The "health" of marriage is inseparable from emotions, but emotions are often influenced by objective factors. The distribution and control of family financial power is the most important factor affecting marital relationships in today's material society. The problem of money has become a "cancer" in marriage. Early detection and early resolution will eliminate worries. Late detection can become a "terminal illness" that leads to marital breakdown. Take a test to see if there are money hazards in your marriage.
Question:
1. Do you often have disputes over money?
2. Do you feel unfair because your income is mainly used for household expenses?
3. If one spouse suddenly loses their job right now, do you think your economy will be in crisis?

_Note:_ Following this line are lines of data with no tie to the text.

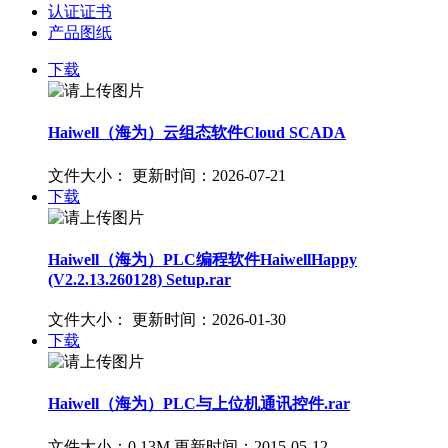
认证证书
产品图纸
下载
Haiwell（海为）云组态软件Cloud SCADA
文件大小：
更新时间：2026-07-21
下载
Haiwell（海为）PLC编程软件HaiwellHappy
(V2.2.13.260128) Setup.rar
文件大小：
更新时间：2026-01-30
下载
Haiwell（海为）PLC与上位机通讯控件.rar
文件大小：0.13M
更新时间：2015-05-12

4. So far, you don't know the exact income of the other party;
5. When you first got married, your two parents had a dispute over the betrothal gift issue, and now this matter is a "minefield" that you have avoided;
6. The reason why you dare not have children is financial problems;
7. You have no joint financial planning;
8. You secretly hide private money, he (she) must not know;
9. When you buy something, you hide the price from the other party;
10. If a close relative or friend borrows money from you, you won't discuss it with your spouse;
11. There are differences between you two on how to spend money;
12. You may think that the other person is sometimes stingy or extravagant;
13. You all believe that money is not saved but earned;
14. You have no experience in investment and financial management;
15. Taking on a mortgage or car loan task is one of you, and you take it for granted;
16. If the parents of a loved one are temporarily ill and hospitalized, and hope to receive your financial support, will you agree;
17. If you receive an additional bonus through part-time or other channels, you will not tell the other party in the first place;
18. You believe that your contribution to this family is enormous, and the other party does not support and understand you;
19. You may worry that financial issues will affect your husband and wife's feelings.
Test Problem Resolution:
Of the 19 above, more than 15 answered "Yes" as "Malignant Tumor": Your marriage is already in jeopardy due to financial problems. If you want to save your relationship, it's a bit late to talk about money at this time. You should talk more about your love and stop haggling and complaining. After your marriage and relationship are stable, re formulate a family financial plan that is suitable for you.
"Benign tumors" are those that meet 10-14 criteria: Your marriage may not appear to be "painful" or "itchy" on the surface, but you have not reached agreement on certain details of economic issues. ". You lack reasonable planning, and you need to know that looking forward to a better future with your spouse is inseparable from co financing. It is time to dispel those disharmonious factors. Talk openly to your lover about your money.
"Inflammation" refers to the following 9 items: You have a common financial plan, and it is likely that you have been steadily implementing your third and fifth year plans. But sometimes plans can't keep up with changes, which makes you feel a bit discouraged. It doesn't matter. The plan is dead, but the person is alive. Discuss it with your spouse and make more practical adjustments.